Celui qui partage son nom de famille avec le pire ennemi de Zorro débute dans le punk rock bruyant en 1983, il est guitariste au sein du groupe
Ludwig von 88. Garcia roule pendant pas mal d’années sa bosse avec eux et acquiert une solide expérience de la scène. A l’étroit dans un seul genre musical, il cultive en parallèle plusieurs projets autour des musiques latines, auxquelles il est accro - origines espagnoles obligent - et du raggamuffin.
Le premier titre en solo du Sergent, « Salsamani » paraît en 1996 sur la compil ragga « Tchatche Attack ». L’année suivante il sort son premier album auto-produit, « Viva el Sergento » sur le petit label Crash Disques. Ce premier essai ne fait pas grand bruit. C’est sur la scène du New Morning l’année suivante, que ses 14 titres chantés en espagnol et en français où se rencontrent la salsa, le raggamuffin et le reggae prennent toute leur ampleur. Entouré des six musiciens du groupe Los Locos del Barrio, Sergent Garcia donne à voir, lors de cette édition 97 du Latin Music Festival une prestation de haut vol.
Ce succès pousse l’ex punk à continuer dans son nouveau registre. En compagnie de ses acolytes del Barrio, il part en tournée pendant un an et fait escale aux Transmusicales de Rennes, à Madrid, Barcelone et Paris. La reconnaissance acquise grâce à la scène lui ouvre grand les portes de Virgin, qui édite son second opus « Un poquito quema'o » en février 1999, composé en fait de huit anciens morceaux réarrangés et neuf inédits.

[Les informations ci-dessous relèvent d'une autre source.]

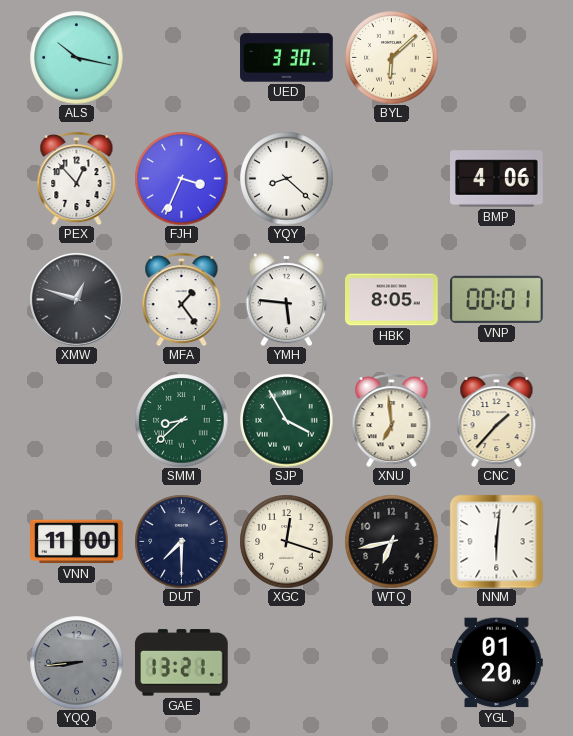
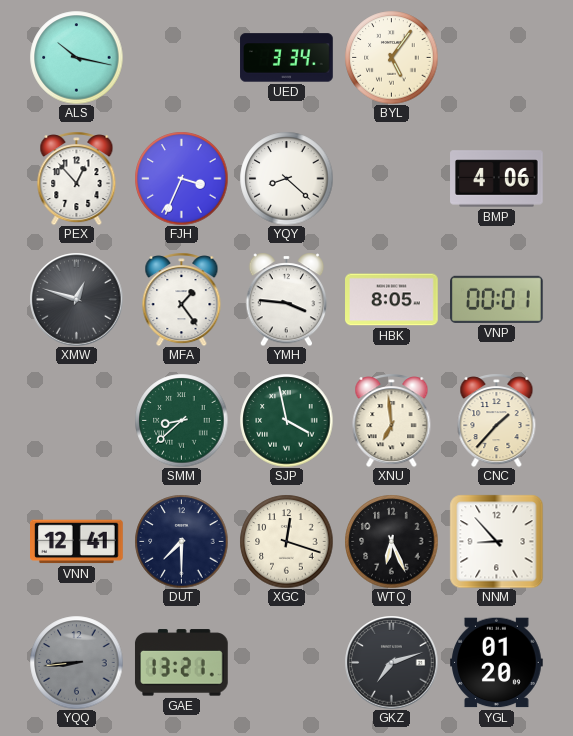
UED: 3:30 -> 3:34
BYL: 6:08 -> 5:06
YMH: 5:46 -> 3:46
SJP: 3:55 -> 3:58
VNN: 11:00 -> 12:41
WTQ: 6:43 -> 6:26
NNM: 6:01 -> 8:53
GKZ: none -> 7:12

Dans la foulée, nouveau passage par la scène. Le Sergent à, notoriété oblige, élargi son champ d’action (Italie, Etats-Unis…). Les albums qui suivent s’en ressentent, allant chaque fois plus loin dans le métissage. « Sin fronteras » (Sans frontières) (2001) - un titre qui définit à merveille sa musique – fait s’agglomérer les sonorités africaines à l’habituelle base caribéenne grâce notamment à la présente d’Amadou et Mariam. Pour « La Semilla escondida » (2003), Sergent Garcia se rend dans les berceaux de ses musiques de prédilection : à Cuba et en Jamaïque, où il collabore avec le célèbre producteur et ancien clavier de
Bob Marley, Tyrone Downie.
La scène, toujours la scène… En 2005 Sergent Garcia et sa bande découvrent encore de nouveaux horizons en se produisant au Maroc, en Allemagne, en Egypte, en Autriche, en Indonésie et au Venezuela entre autres. C’est essentiellement dans ses multiples périples que l’artiste puise son inspiration, à l’image de son dernier album en date « Mascaras » sorti en août 2006, enregistré au Mexique sous la houlette d’un producteur du cru, Roy Hernandez.
La musique fait voyager, avec Sergent Garcia on en est persuadé.